Che cosa avrebbero dovuto capire o scoprire?
«Ci sono difficoltà umane che non sono state viste. Il primo anno, ad esempio, sono arrivata al liceo non conoscendo nessuno. Entravo in classe disorientata, da parte dei compagni ho avuto un’ottima accoglienza. Avevo però anche provato a parlarne con i professori, ma nessuno ha mai dimostrato interesse. I docenti non guardano come sta lo studente davvero. Sono solo interessati al voto e questo crea molta competitività. Non voglio dire che i professori debbano diventare amici degli studenti, ovvio. Però la pressione per le verifiche, l’ansia, sono all’ordine del giorno e a loro pare non interessare».

 

In che senso?
«Tutti gli studenti in qualche modo vogliono essere i primi della classe. E anche i professori ti spronano in questa direzione».

Ma di fronte ad un voto negativo non si riesce a fare spallucce e a provare a far meglio la volta successiva?
«Non si riesce.

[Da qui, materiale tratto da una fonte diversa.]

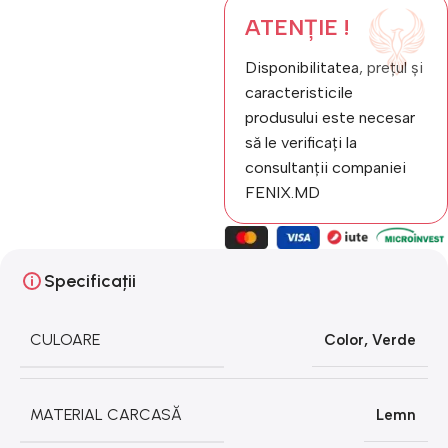
ATENȚIE !
Disponibilitatea, prețul și
caracteristicile
produsului este necesar
să le verificați la
consultanții companiei
FENIX.MD
Specificații
CULOARE
Color
,
Verde
MATERIAL CARCASĂ
Lemn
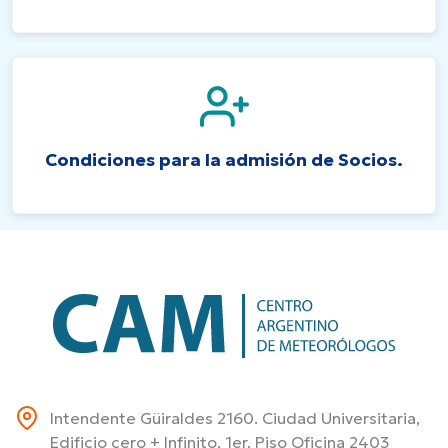
Condiciones para la admisión de Socios.
Intendente Güiraldes 2160. Ciudad Universitaria,
Edificio cero + Infinito, 1er. Piso Oficina 2403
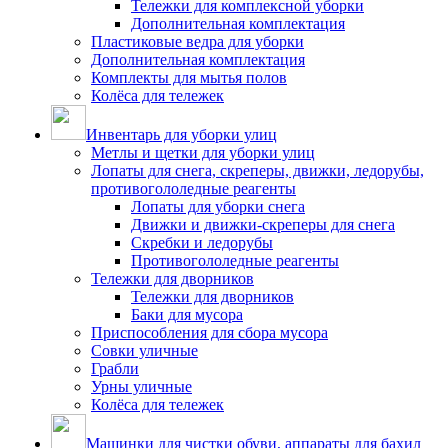
Тележки для комплексной уборки
Дополнительная комплектация
Пластиковые ведра для уборки
Дополнительная комплектация
Комплекты для мытья полов
Колёса для тележек
Инвентарь для уборки улиц
Метлы и щетки для уборки улиц
Лопаты для снега, скреперы, движки, ледорубы,
противогололедные реагенты
Лопаты для уборки снега
Движки и движки-скреперы для снега
Скребки и ледорубы
Противогололедные реагенты
Тележки для дворников
Тележки для дворников
Баки для мусора
Приспособления для сбора мусора
Совки уличные
Грабли
Урны уличные
Колёса для тележек
Машинки для чистки обуви, аппараты для бахил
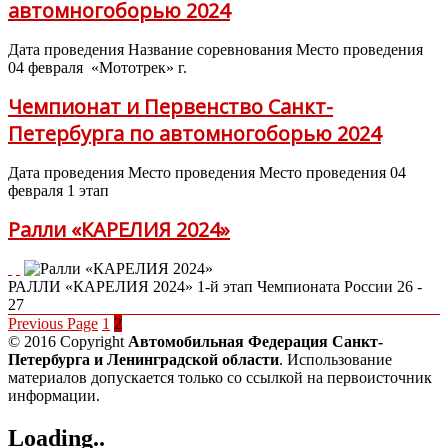
автомногоборью 2024
Дата проведения Название соревнования Место проведения
04 февраля «Мототрек» г.
Чемпионат и Первенство Санкт-
Петербурга по автомногоборью 2024
Дата проведения Место проведения Место проведения 04
февраля 1 этап
Ралли «КАРЕЛИЯ 2024»
РАЛЛИ «КАРЕЛИЯ 2024» 1-й этап Чемпионата России 26 -
27
Previous Page
1
2
© 2016 Copyright
Автомобильная Федерация Санкт-
Петербурга и Ленинградской области
. Использование
материалов допускается только со ссылкой на первоисточник
информации.
Loading..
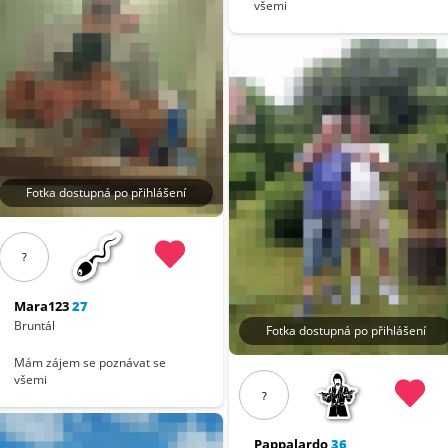
všemi
Fotka dostupná po přihlášení
?
Mara123
27
Bruntál
Fotka dostupná po přihlášení
Mám zájem se poznávat se
všemi
?
Pappalardo
36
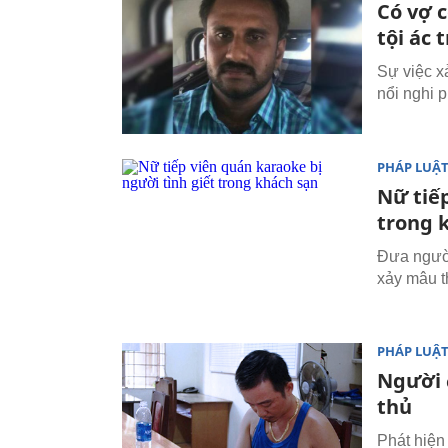
Có vợ c
tội ác 
Sự việc x
nổi nghi p
PHÁP LUẬ
Nữ tiếp
trong 
Đưa người
xảy mâu t
PHÁP LUẬ
Người 
thủ
Phát hiện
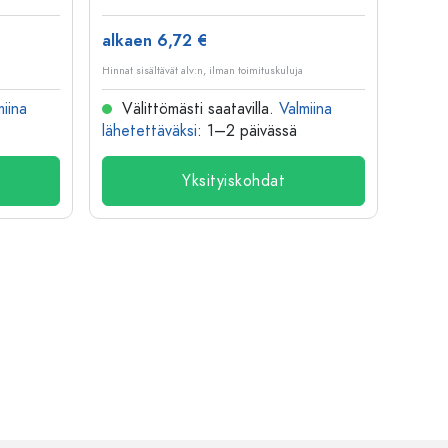
alkaen 6,72 €
alkae
Hinnat sisältävät alv:n, ilman toimituskuluja
Hinnat si
miina
Välittömästi saatavilla.
Valmiina
Väl
lähetettäväksi
: 1–2 päivässä
lähete
Yksityiskohdat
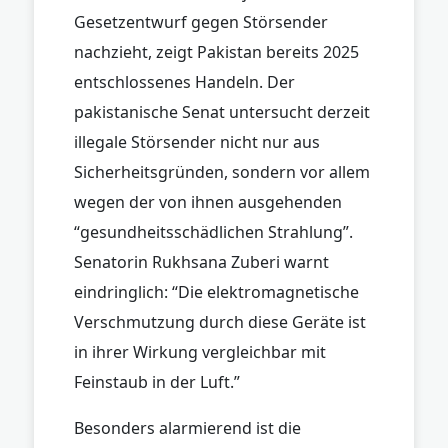
Gesetzentwurf gegen Störsender
nachzieht, zeigt Pakistan bereits 2025
entschlossenes Handeln. Der
pakistanische Senat untersucht derzeit
illegale Störsender nicht nur aus
Sicherheitsgründen, sondern vor allem
wegen der von ihnen ausgehenden
“gesundheitsschädlichen Strahlung”.
Senatorin Rukhsana Zuberi warnt
eindringlich: “Die elektromagnetische
Verschmutzung durch diese Geräte ist
in ihrer Wirkung vergleichbar mit
Feinstaub in der Luft.”
Besonders alarmierend ist die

Gli studenti generalmente ci tengono ad avere buoni voti per soddisfazione personale. Ed è sempre stato così anche per me».

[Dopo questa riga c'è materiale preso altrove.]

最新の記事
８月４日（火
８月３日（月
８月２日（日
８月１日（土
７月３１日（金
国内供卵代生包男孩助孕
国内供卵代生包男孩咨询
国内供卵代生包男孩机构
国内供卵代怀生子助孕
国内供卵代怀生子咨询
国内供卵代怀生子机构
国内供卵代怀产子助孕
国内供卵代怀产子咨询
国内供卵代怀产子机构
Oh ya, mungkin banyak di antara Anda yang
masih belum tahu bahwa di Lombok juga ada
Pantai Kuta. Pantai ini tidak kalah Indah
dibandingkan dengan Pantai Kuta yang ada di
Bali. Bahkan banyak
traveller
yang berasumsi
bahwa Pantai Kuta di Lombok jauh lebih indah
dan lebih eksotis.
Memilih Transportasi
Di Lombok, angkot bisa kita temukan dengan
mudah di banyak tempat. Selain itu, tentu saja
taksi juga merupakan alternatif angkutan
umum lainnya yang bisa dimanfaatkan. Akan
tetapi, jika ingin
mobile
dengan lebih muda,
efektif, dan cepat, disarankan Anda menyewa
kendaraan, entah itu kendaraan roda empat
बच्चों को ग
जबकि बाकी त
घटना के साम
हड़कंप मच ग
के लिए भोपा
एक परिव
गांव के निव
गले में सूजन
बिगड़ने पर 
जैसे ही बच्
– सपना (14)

Ha avuto pressioni in famiglia?
«No. I miei genitori sono sempre stati tranquilli sia con i voti buoni che con le insufficienze. Mi hanno sempre detto “non importa, recupererai”. Credo però che in generale la maggior parte della pressione venga dalla scuola. Ne parlavamo spesso nelle assemblee di classe. Con qualche docente siamo anche riusciti a confrontarci, con altri no. Alcuni hanno provato a cambiare, senza riuscirci».

Ci racconta qualche aneddoto?
«Nei primi due anni avevo una professoressa di latino che credo ce l’avesse un po’ con me. Per quanto mi sforzassi di studiare, continuavo a prendere insufficiente. Nelle versioni andavo male, poi studiavo tantissimo per le interrogazioni, per compensare, e prendevo comunque voti insufficienti. A fine anno ho preso il debito in latino. Mi ha promossa a settembre dicendo: “Ti do sei, così sei contenta”. Io penso che guardando il mio percorso avrebbe dovuto dire altro. Mi ero impegnata molto. Ma quanto una persona si impegna non conta. La stessa cosa mi è capitata in fisica in terza. C’era una professoressa con cui non riuscivamo a capirci. Mi è passata la voglia di studiare fisica».

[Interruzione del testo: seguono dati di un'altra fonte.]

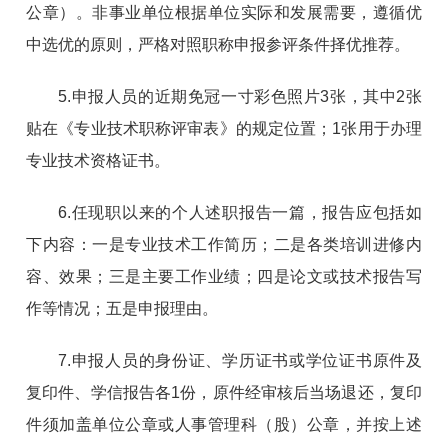
公章）。非事业单位根据单位实际和发展需要，遵循优
中选优的原则，严格对照职称申报参评条件择优推荐。
5.申报人员的近期免冠一寸彩色照片3张，其中2张
贴在《专业技术职称评审表》的规定位置；1张用于办理
专业技术资格证书。
6.任现职以来的个人述职报告一篇，报告应包括如
下内容：一是专业技术工作简历；二是各类培训进修内
容、效果；三是主要工作业绩；四是论文或技术报告写
作等情况；五是申报理由。
7.申报人员的身份证、学历证书或学位证书原件及
复印件、学信报告各1份，原件经审核后当场退还，复印
件须加盖单位公章或人事管理科（股）公章，并按上述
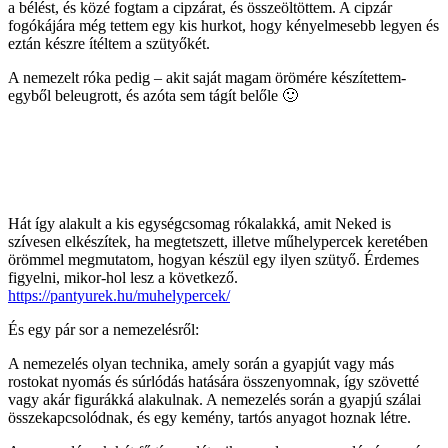
a bélést, és közé fogtam a cipzárat, és összeöltöttem. A cipzár
fogókájára még tettem egy kis hurkot, hogy kényelmesebb legyen és
eztán készre ítéltem a szütyőkét.
A nemezelt róka pedig – akit saját magam örömére készítettem-
egyből beleugrott, és azóta sem tágít belőle 🙂
Hát így alakult a kis egységcsomag rókalakká, amit Neked is
szívesen elkészítek, ha megtetszett, illetve műhelypercek keretében
örömmel megmutatom, hogyan készül egy ilyen szütyő. Érdemes
figyelni, mikor-hol lesz a következő.
https://pantyurek.hu/muhelypercek/
És egy pár sor a nemezelésről:
A nemezelés olyan technika, amely során a gyapjút vagy más
rostokat nyomás és súrlódás hatására összenyomnak, így szövetté
vagy akár figurákká alakulnak. A nemezelés során a gyapjú szálai
összekapcsolódnak, és egy kemény, tartós anyagot hoznak létre.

Ma non ha detto di volersi iscrivere ad astronomia?
«Sì, confermo. Ho fatto i Tolc a Padova e Bologna, vediamo a che punto della classifica mi piazzerò. Studiavo da sola di pomeriggio, nelle mattine non ce la facevo proprio».

Lei denuncia una mancata comprensione a scuola, come guarda al mondo del lavoro?
«So bene che nel lavoro una comprensione di questo tipo non c’è. Va detto comunque che siamo ragazzi, iniziamo le superiori a 14 anni. Partire subito con questo concetto è dura. Già dalla terza in poi le cose cambiano. Ti fai un’idea del mondo del lavoro, con l’alternanza, con altre esperienze estive. Ma non credo che serva portare da subito la competitività nelle aule».

I tuoi sapevano della tua scelta di fare scena muta?
«No. Non ho detto nulla a nessuno. Poi subito dopo l’orale ho chiamato mia mamma. Lei mi ha detto che era molto contenta, che avevo fatto bene, che avevo fatto una cosa coraggiosa».

La commissione l’ha ascoltata?
«Sì, con interesse. Mi hanno detto che essendo dentro al sistema sanno che ci sono delle cose che non vanno bene ma che cambiarle è difficile. Per la prima volta credo di aver sentito il loro aspetto umano più profondo».

Crede che la sua generazione stia avviando una rivoluzione?
«Vedendo quanti ragazzi hanno fatto quello che ho fatto io in queste ore penso di sì. Ci siamo fatti un’idea delle criticità che ci sono nel mondo in cui viviamo. Proveremo a cambiarle. Come? Non lo so ancora. In Nord Europa a scuola si abbatte la competitività con nuovi sistemi di insegnamento. Potrebbe essere la strada giusta».